Speaking to reporters outside the courtroom before the hearing, Abuelaish said he felt his daughters were with him and that he was “coming to advocate for the truth and their rights.”

“I hope today this court (will) not kill them again,” he said.

Dr. Izzeldin Abuelaish holds a photograph of his daughter’s room in Gaza as he sits inside Israel’s Supreme Court for a hearing on his demand for an apology and compensation in Jerusalem, Nov. 15, 2021. (AP/Ariel Schalit)
Dr. Izzeldin Abuelaish holds a photograph of his daughter’s room in Gaza as he sits inside Israel’s Supreme Court for a hearing on his demand for an apology and compensation in Jerusalem, Nov. 15, 2021. (AP/Ariel Schalit)

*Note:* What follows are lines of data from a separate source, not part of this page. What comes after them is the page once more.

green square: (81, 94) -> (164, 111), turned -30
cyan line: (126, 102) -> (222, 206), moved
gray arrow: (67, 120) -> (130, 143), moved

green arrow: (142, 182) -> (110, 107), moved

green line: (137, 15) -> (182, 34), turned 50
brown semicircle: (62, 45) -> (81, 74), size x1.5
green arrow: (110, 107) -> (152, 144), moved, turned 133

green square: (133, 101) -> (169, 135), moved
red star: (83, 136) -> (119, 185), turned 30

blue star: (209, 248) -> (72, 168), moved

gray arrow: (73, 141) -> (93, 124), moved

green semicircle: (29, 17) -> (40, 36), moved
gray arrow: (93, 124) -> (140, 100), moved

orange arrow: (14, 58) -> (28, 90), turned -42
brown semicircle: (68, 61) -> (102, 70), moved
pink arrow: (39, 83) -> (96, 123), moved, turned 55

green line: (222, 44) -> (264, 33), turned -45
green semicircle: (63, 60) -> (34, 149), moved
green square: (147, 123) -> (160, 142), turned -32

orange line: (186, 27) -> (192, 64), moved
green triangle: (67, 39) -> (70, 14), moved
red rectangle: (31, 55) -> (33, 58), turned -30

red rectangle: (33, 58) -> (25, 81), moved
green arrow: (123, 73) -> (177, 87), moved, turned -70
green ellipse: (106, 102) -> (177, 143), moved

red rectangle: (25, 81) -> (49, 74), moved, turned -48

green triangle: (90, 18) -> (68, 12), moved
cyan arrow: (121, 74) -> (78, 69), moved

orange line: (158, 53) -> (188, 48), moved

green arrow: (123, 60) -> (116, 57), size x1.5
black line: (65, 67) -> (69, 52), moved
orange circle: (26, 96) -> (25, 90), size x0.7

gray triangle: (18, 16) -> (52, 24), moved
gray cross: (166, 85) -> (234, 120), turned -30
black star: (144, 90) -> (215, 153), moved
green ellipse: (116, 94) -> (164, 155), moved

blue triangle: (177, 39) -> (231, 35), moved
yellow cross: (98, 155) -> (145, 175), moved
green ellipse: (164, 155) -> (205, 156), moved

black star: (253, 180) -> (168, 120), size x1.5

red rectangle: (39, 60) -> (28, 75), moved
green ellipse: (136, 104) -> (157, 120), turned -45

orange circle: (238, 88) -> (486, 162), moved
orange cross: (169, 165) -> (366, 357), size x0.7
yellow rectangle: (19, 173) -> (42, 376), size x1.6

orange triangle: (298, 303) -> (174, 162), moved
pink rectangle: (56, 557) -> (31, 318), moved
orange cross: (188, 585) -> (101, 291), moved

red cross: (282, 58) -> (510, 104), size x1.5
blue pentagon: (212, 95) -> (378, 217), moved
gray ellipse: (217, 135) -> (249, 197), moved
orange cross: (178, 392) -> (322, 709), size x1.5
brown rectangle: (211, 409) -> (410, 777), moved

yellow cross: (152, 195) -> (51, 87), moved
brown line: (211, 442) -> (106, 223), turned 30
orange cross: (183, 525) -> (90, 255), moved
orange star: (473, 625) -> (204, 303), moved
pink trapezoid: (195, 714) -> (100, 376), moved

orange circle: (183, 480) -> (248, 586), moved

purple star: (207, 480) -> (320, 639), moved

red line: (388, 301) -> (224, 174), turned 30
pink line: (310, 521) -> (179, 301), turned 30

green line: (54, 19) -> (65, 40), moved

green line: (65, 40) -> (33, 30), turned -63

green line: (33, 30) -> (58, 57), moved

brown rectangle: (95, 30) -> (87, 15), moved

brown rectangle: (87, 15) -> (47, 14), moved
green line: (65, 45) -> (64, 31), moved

Abuelaish, who moved to Canada after the tragedy, was a well-known figure in Israel when the strike occurred.

The Harvard-educated doctor and peace activist had worked at an Israeli hospital while living in the Gaza Strip.

During the 2009 war, the first of four between Israel and the Gaza Strip’s Hamas rulers, he provided live updates to Israeli media in fluent Hebrew.

But when his home was hit, an Israel TV station delivered a real-time report from a sobbing Abuelaish to Israelis. “My daughters have been killed,” he cried as a journalist listened at the other end of the line as the audio aired live.

Later Monday, the Supreme Court hearing adjourned without a decision.